Walt Disney Studios - CC - H 2017
Coolcaesar/Creative Commons

A California judge at a hearing Wednesday morning in downtown Los Angeles ruled that a class action lawsuit alleging that Disney pays women less than men for substantially similar work could proceed, rejecting Disney’s argument that the 10 women bringing suit failed to demonstrate that their cases had enough in common with those of potentially thousands of company employees or that the named plaintiffs’ cases were typical of others’ in the class.

The ruling by Superior Court Judge Daniel J. Buckley is a setback for the industry giant, which now will have to defend against allegations of gender-based pay discrimination across numerous corporate divisions. California’s Fair Pay Act prohibits differential pay based on gender (or race) for “substantially similar work.” Wednesday’s ruling means that women alleging discrimination will have their cases decided as part of what may be a ground-breaking class action.

In effect, Buckley’s ruling holds that Disney’s workforce is not too heterogeneous for the pay equity question to be addressed as a class action.

The suit was originally filed in April as a class action by LaRonda Rasmussen, a longtime product development manager at Walt Disney Studios and Karen Moore, who has spent over two decades as a senior copyright administrator for Disney’s Hollywood Records. The suit was subsequently amended to add eight additional women from other divisions including theme parks and the company’s ABC network.

“Because Disney’s pay practices negatively affect their female co-workers throughout the state, Plaintiffs bring this case as a class action,” states the amended complaint.

But the company disputes the allegations.

“The Walt Disney Company described in Plaintiffs’ Complaint is not The Walt Disney Company that exists in fact and law,” states the defendant’s demurrer. “The Disney Companies categorically deny that they pay any female employee less than her similarly situated male co-workers and will vigorously defend themselves against each Plaintiff’s individual claims. But that is all this case is — an assortment of individual claims, based on highly individualized allegations.”
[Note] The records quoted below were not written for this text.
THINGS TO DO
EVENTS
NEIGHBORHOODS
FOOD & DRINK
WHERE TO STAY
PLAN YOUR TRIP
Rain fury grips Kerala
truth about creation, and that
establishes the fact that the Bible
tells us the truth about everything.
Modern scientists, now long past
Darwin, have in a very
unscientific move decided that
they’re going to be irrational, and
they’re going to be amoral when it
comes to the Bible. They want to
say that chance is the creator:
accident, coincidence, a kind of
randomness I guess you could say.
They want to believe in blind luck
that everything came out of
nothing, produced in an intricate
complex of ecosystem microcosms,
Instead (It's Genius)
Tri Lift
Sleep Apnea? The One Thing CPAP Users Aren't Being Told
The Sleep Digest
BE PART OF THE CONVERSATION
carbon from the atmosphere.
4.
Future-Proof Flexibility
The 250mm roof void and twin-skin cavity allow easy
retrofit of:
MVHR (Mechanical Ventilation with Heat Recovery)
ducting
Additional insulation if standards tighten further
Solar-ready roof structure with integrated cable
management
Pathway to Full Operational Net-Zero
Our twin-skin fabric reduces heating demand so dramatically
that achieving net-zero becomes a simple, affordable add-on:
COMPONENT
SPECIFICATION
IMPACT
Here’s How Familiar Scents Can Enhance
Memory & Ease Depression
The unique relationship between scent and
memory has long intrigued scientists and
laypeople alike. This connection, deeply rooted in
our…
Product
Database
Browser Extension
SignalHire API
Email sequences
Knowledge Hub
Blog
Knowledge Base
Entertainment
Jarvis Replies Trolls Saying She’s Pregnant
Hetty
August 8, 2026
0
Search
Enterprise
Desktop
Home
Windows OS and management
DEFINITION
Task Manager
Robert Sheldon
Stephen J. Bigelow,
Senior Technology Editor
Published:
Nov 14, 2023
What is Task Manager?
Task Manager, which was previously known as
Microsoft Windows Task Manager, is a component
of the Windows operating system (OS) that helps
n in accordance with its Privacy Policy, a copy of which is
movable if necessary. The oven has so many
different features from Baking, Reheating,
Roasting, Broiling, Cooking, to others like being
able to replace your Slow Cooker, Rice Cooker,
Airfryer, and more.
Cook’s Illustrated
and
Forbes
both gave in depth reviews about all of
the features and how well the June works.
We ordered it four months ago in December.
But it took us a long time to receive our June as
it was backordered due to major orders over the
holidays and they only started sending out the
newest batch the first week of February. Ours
That, of course, is the tension that is always on display in class certification decisions — do common questions predominate or are the facts and circumstances too individual to each particular member of the proposed class? Disney will have another shot at opposing the designation in response to the forthcoming motion to certify the class. 

The day was not a total loss to Disney. While Buckley is allowing the case to proceed toward discovery, the judge indicated it should focus on the 10 named plaintiffs and he will be keeping a close eye on it to allay Disney's concerns that it may become a fishing expedition.